Now, 11 years later, Hauser’s influence on the institution is clear. She’s solidified the administration, faculty, and staff, which was previously prone to attrition. She’s researched the needs of the local, tourist-driven economies that surround CMC’s 11 campuses. She connected the dots and realized that CMC was losing students by not recruiting more of its regional K-12 students and their families, many of whom are Latinx, first-generation, and immigrants.

That’s why she set about the process of focusing CMC into becoming a Hispanic-Serving Institution. It took just under seven years of deliberate efforts, including phazing out developmental education and leaning into dual enrollment, but eventually CMC’s Latinx student representation grew from 14% to 30%.

“We’re often rural, and if we don’t offer the programs students have to leave or — more often — they bypass the degree. If we didn’t offer it to people in our region, they probably won’t go someplace else to get them,” says Hauser, adding that, due to the remoteness of the region, CMC is often the only local choice for any postsecondary education.

CMC’s campuses are typically far apart, mountains away from each other. But under Hauser’s leadership, the administration, faculty, and staff of these institutions feel more like one team, brought together with a shared brand and message, says Yesenia Silva Estrada, executive director of Strategic Initiatives at CMC.

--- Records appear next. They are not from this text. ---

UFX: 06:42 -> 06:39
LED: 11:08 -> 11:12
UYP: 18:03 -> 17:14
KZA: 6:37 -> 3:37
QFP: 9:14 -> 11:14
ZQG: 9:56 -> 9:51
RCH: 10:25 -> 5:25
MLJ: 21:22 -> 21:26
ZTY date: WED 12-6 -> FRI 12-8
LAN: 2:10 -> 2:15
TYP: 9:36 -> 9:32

“I noticed when [Hauser] came, she knew this was a magical place, and everyone needed to know about it,” says Estrada, adding that Hauser set a “north star” in place for everyone at CMC.

“Brand cohesion, unifying mission and vision, getting to the essence of who the college is and who we’re responsible to, that shifted a lot,” says Estrada.

Estrada attended CMC for her associate degree. At the time that she matriculated, a bachelor’s degree was not yet available.

“For someone who has grown up in these central mountain regions, as a Latino, immigrant, first-gen student graduate of this institution, it’s allowed me to have a whole sense of gratitude for her leadership,” says Estrada. “I love CMC. It has truly become a family. In many ways, she has set out the possibilities of what CMC can be.”

Hauser’s dedication to serving local needs also connects with its indigenous roots. In 1974, CMC acquired 35 acres of land in the Four Corners region, sacred to many indigenous tribes. In negotiation with preservationists and indigenous leaders, Hauser transferred stewardship of that land back to the native tribes through The Archaeological Conservancy and Crow Canyon Archaeological Center.

While Hauser is saddened to leave a place she loves so much, she says she knows the time is right, as it will be in good hands. Her successor, Dr. Matt Gianneschi, chief operating officer at CMC, has served with Hauser at CMC for 10 years. He’ll be stepping into the role in August.

“When you have the opportunity to build a strong team committed to the region, that’s something I’m really proud of,” says Hauser. “I’m excited to see where things go.”